Tutti gli appassionati di musica, in specie di musica lirica, conoscono il nome di Farinelli, pseudonimo di Carlo Maria Michelangelo Nicola Broschi, nato ad Andria nel 1705, vera star dell’epoca, il più famoso cantante lirico castrato della storia.
Ritratto di Farinelli di Jacopo Amigoni
Dopo una carriera folgorante, mentre a Londra raccoglieva onori, gloria e cachet da favola, fu avvicinato dagli emissari della regina di Spagna, l’italiana Elisabetta Farnese, che lo invitava a trasferirsi a Madrid al servizio della corte, per intrattenere col suo canto il re Filippo V, affetto da seri disturbi psichici, tra i quali una profonda depressione.
Elisabetta Farnese
In cambio, gli fu offerta una somma altissima, un trattamento principesco e l’ambitissimo incarico di occuparsi degli spettacoli della corte. Farinelli accettò. Era il 1737. Non si sa se si sia mai pentito della scelta.

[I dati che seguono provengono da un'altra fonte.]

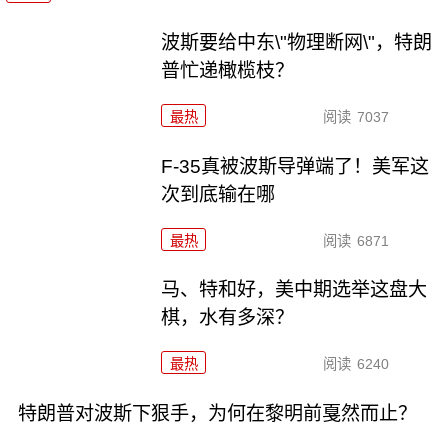
波斯要给中东\"物理断网\"，特朗
普忙递橄榄枝？
最热
阅读
7037
F-35真被波斯导弹端了！美军这
次到底输在哪
最热
阅读
6871
马、特和好，美中期选举这盘大
棋，水有多深？
最热
阅读
6240
特朗普对波斯下狠手，为何在黎明前戛然而止？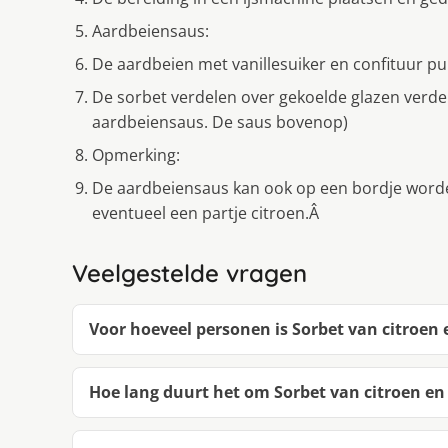
Aardbeiensaus:
De aardbeien met vanillesuiker en confituur pu
De sorbet verdelen over gekoelde glazen verde
aardbeiensaus. De saus bovenop)
Opmerking:
De aardbeiensaus kan ook op een bordje worden
eventueel een partje citroen.Â
Veelgestelde vragen
Voor hoeveel personen is Sorbet van citroen
Hoe lang duurt het om Sorbet van citroen e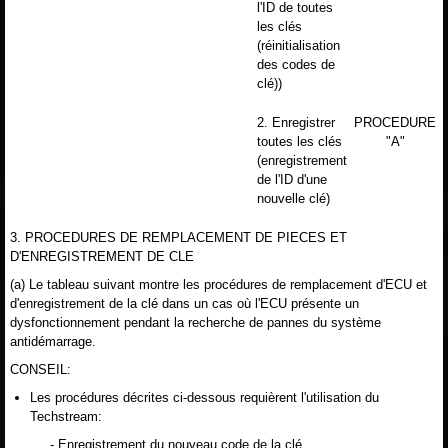
l'ID de toutes
les clés
(réinitialisation
des codes de
clé))
2. Enregistrer
PROCEDURE
toutes les clés
"A"
(enregistrement
de l'ID d'une
nouvelle clé)
3. PROCEDURES DE REMPLACEMENT DE PIECES ET
D'ENREGISTREMENT DE CLE
(a) Le tableau suivant montre les procédures de remplacement d'ECU et
d'enregistrement de la clé dans un cas où l'ECU présente un
dysfonctionnement pendant la recherche de pannes du système
antidémarrage.
CONSEIL:
Les procédures décrites ci-dessous requièrent l'utilisation du
Techstream:
- Enregistrement du nouveau code de la clé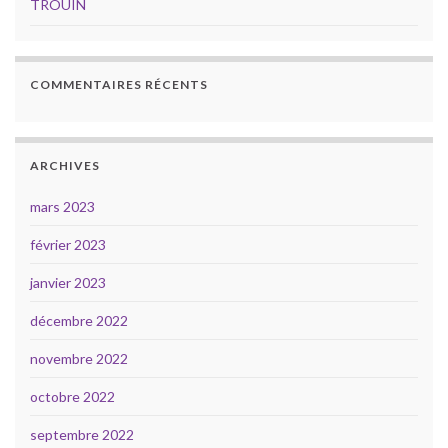
TROUIN
COMMENTAIRES RÉCENTS
ARCHIVES
mars 2023
février 2023
janvier 2023
décembre 2022
novembre 2022
octobre 2022
septembre 2022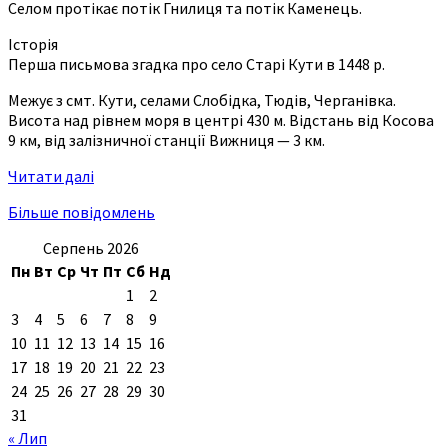
Селом протікає потік Гнилиця та потік Каменець.
Історія
Перша письмова згадка про село Старі Кути в 1448 р.
Межує з смт. Кути, селами Слобідка, Тюдів, Черганівка.
Висота над рівнем моря в центрі 430 м. Відстань від Косова
9 км, від залізничної станції Вижниця — 3 км.
Читати далі
Більше повідомлень
Серпень 2026
Пн
Вт
Ср
Чт
Пт
Сб
Нд
1
2
3
4
5
6
7
8
9
10
11
12
13
14
15
16
17
18
19
20
21
22
23
24
25
26
27
28
29
30
31
« Лип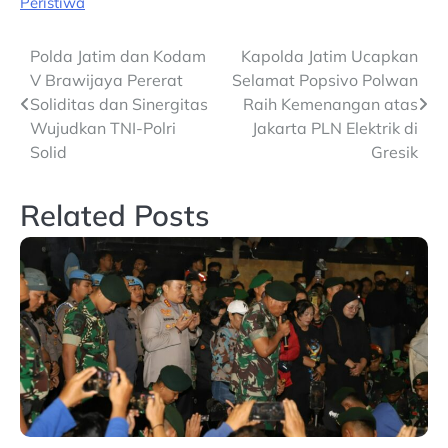
Peristiwa
Post
Polda Jatim dan Kodam
Kapolda Jatim Ucapkan
V Brawijaya Pererat
Selamat Popsivo Polwan
navigation
Soliditas dan Sinergitas
Raih Kemenangan atas
Wujudkan TNI-Polri
Jakarta PLN Elektrik di
Solid
Gresik
Related Posts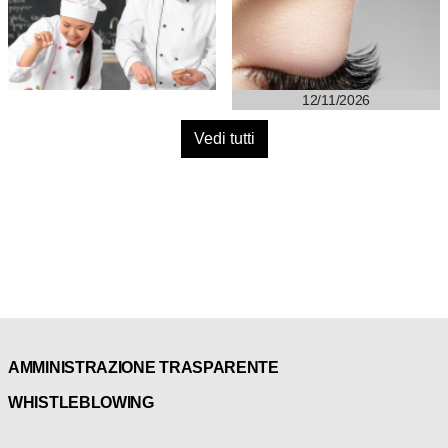
12/11/2026
Vedi tutti
AMMINISTRAZIONE TRASPARENTE
WHISTLEBLOWING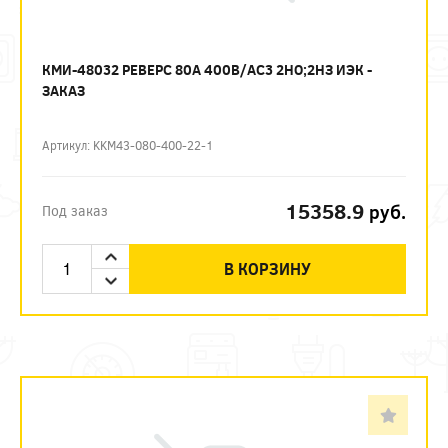
КМИ-48032 РЕВЕРС 80А 400В/АС3 2НО;2НЗ ИЭК -
ЗАКАЗ
Артикул: KKM43-080-400-22-1
15358.9
руб.
Под заказ
В КОРЗИНУ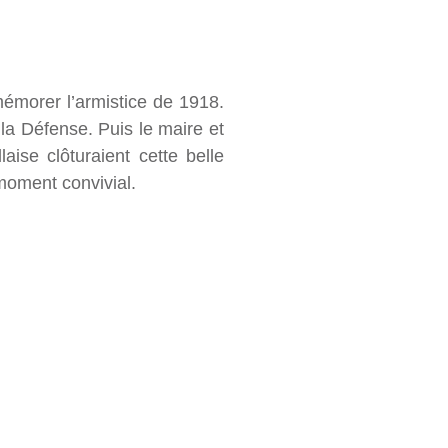
morer l’armistice de 1918.
e la Défense. Puis le maire et
ise clôturaient cette belle
 moment convivial.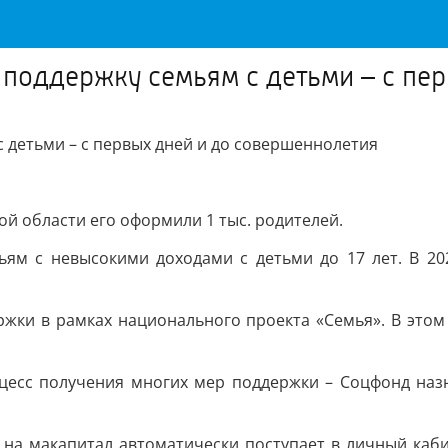
поддержку семьям с детьми – с пер
 детьми – с первых дней и до совершеннолетия
ой области его оформили 1 тыс. родителей.
ям с невысокими доходами с детьми до 17 лет. В 202
жки в рамках национального проекта «Семья». В этом
цесс получения многих мер поддержки – Соцфонд назн
на макапитал автоматически поступает в личный кабин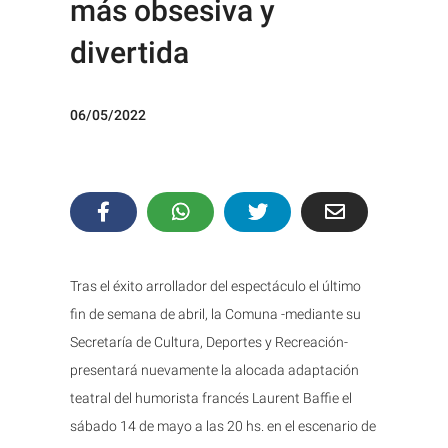
más obsesiva y
divertida
06/05/2022
Tras el éxito arrollador del espectáculo el último
fin de semana de abril, la Comuna -mediante su
Secretaría de Cultura, Deportes y Recreación-
presentará nuevamente la alocada adaptación
teatral del humorista francés Laurent Baffie el
sábado 14 de mayo a las 20 hs. en el escenario de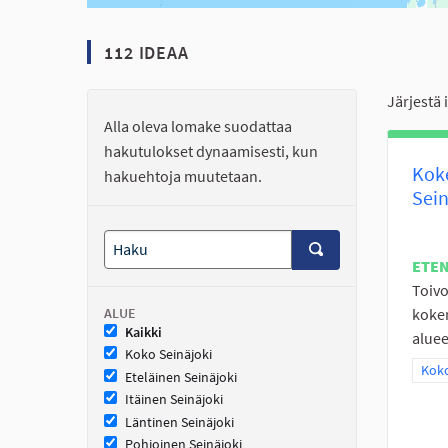
112 IDEAA
Järjestä 
Alla oleva lomake suodattaa
hakutulokset dynaamisesti, kun
Koke
hakuehtoja muutetaan.
Sein
ETE
Toivo
ALUE
kokem
Kaikki
aluee
Koko Seinäjoki
Raja
Koko
Eteläinen Seinäjoki
Itäinen Seinäjoki
Läntinen Seinäjoki
Pohjoinen Seinäjoki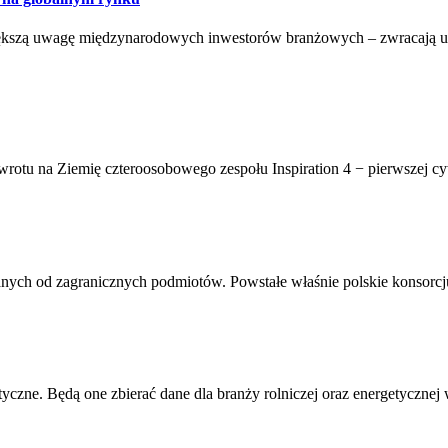
większą uwagę międzynarodowych inwestorów branżowych – zwracają uw
owrotu na Ziemię czteroosobowego zespołu Inspiration 4 − pierwszej cy
wanych od zagranicznych podmiotów. Powstałe właśnie polskie konsorcju
optyczne. Będą one zbierać dane dla branży rolniczej oraz energetyczn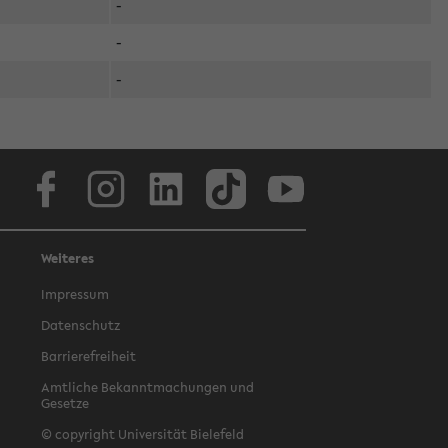
-
-
-
Facebook
Instagram
LinkedIn
TikTok
Youtube
Weiteres
Impressum
Datenschutz
Barrierefreiheit
Amtliche Bekanntmachungen und
Gesetze
© copyright Universität Bielefeld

La Farnese, sposata da Filippo V in seconde nozze, voleva che il marito restasse al suo posto e non abdicasse a favore di un figlio di primo letto. Per questo faceva di tutto per impedire al re di ritirarsi in convento. L’astutissima regina ricorreva agli stratagemmi più assurdi, come quello di far togliere dagli appartamenti reali ogni pezzo di carta e ogni penna, per impedire al re suo consorte di stendere un atto di abdicazione.
Filippo V di Spagna
Quando Farinelli arrivò a Madrid fu fatto entrare in una stanza attigua alla camera del re, dove l’attendeva un cembalista. Socchiusa la porta della camera, Farinelli cominciò a cantare. Il re, sentita quella voce angelica, si mise a sedere sul letto, mosso dal desiderio di sapere chi mai fosse colui che cantava così meravigliosamente. Già questo fatto di alzarsi sembrò subito un miracolo, perché Filippo V da mesi giaceva a letto, “senza consentire ad alcuno di prendersi cura della sua pulizia personale, di sostituire le lenzuola, di cambiare la biancheria” (R.Pagano).
Farinelli, dopo quella prima esibizione, si avvicinò al letto per rendere omaggio al re, che promise di esaudire qualsiasi sua richiesta. Il cantante, così si racconta, gli chiese cortesemente di alzarsi e di “consentire che gli si prestassero le cure necessarie a trasformare la fetida larva umana che aveva vegetato in quel letto in un re di Spagna disposto a tornare alle sue incombenze di governo”. (Id.)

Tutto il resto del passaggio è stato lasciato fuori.